_WHAT YOU NEED TO DO_
From the data, return each line holding the word "nach".

Records drawn from a dataset:
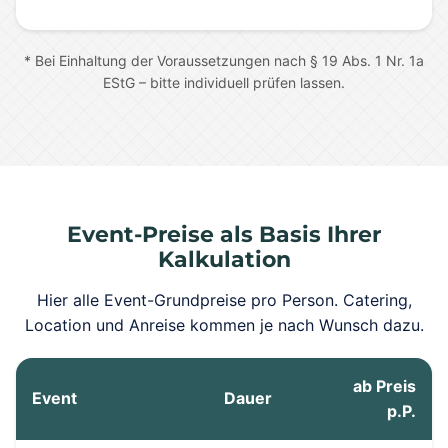
* Bei Einhaltung der Voraussetzungen nach § 19 Abs. 1 Nr. 1a
EStG – bitte individuell prüfen lassen.
Event-Preise als Basis Ihrer
Kalkulation
Hier alle Event-Grundpreise pro Person. Catering,
Location und Anreise kommen je nach Wunsch dazu.
ab Preis
Event
Dauer
p.P.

_YOUR RESPONSE_
* Bei Einhaltung der Voraussetzungen nach § 19 Abs. 1 Nr. 1a
Location und Anreise kommen je nach Wunsch dazu.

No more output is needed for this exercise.